Abstract

Human movement data for malaria control and elimination strategic planning

Pindolia DK, Garcia AJ, Wesolowski A, Smith DL, Buckee CO, Noor AM, Snow RW, Tatem AJ
Malar J. 2012;11

Permenent descriptor
https://doi.org/10.1186/1475-2875-11-205


Recent increases in funding for malaria control have led to the reduction in transmission in many malaria endemic countries, prompting the national control programmes of 36 malaria endemic countries to set elimination targets. Accounting for human population movement (HPM) in planning for control, elimination and post-elimination surveillance is important, as evidenced by previous elimination attempts that were undermined by the reintroduction of malaria through HPM. Strategic control and elimination planning, therefore, requires quantitative information on HPM patterns and the translation of these into parasite dispersion. HPM patterns and the risk of malaria vary substantially across spatial and temporal scales, demographic and socioeconomic sub-groups, and motivation for travel, so multiple data sets are likely required for quantification of movement.
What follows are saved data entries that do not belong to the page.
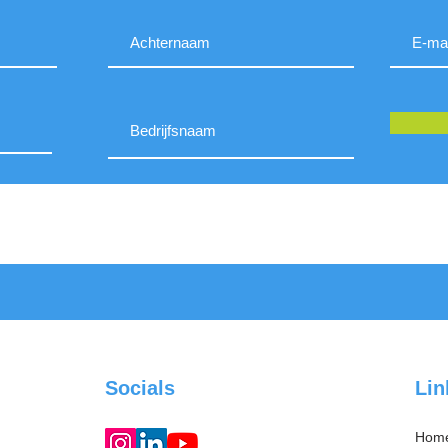
Socials
Lin
Hom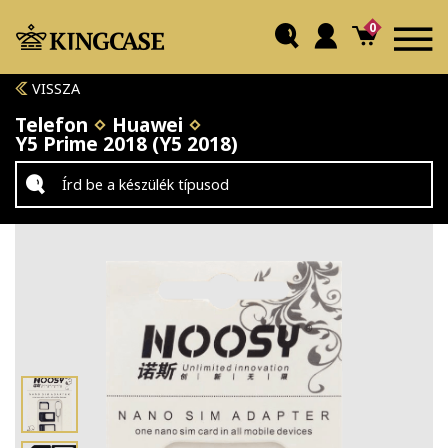
0
VISSZA
Telefon
Huawei
Y5 Prime 2018 (Y5 2018)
While existing studies based on mobile phone call record data combined with malaria transmission maps have begun to address within-country HPM patterns, other aspects remain poorly quantified despite their importance in accurately gauging malaria movement patterns and building control and detection strategies, such as cross-border HPM, demographic and socioeconomic stratification of HPM patterns, forms of transport, personal malaria protection and other factors that modify malaria risk. A wealth of data exist to aid filling these gaps, which, when combined with spatial data on transport infrastructure, traffic and malaria transmission, can answer relevant questions to guide strategic planning. This review aims to (i) discuss relevant types of HPM across spatial and temporal scales, (ii) document where datasets exist to quantify HPM, (iii) highlight where data gaps remain and (iv) briefly put forward methods for integrating these datasets in a Geographic Information System (GIS) framework for analysing and modelling human population and Plasmodium falciparum malaria infection movements.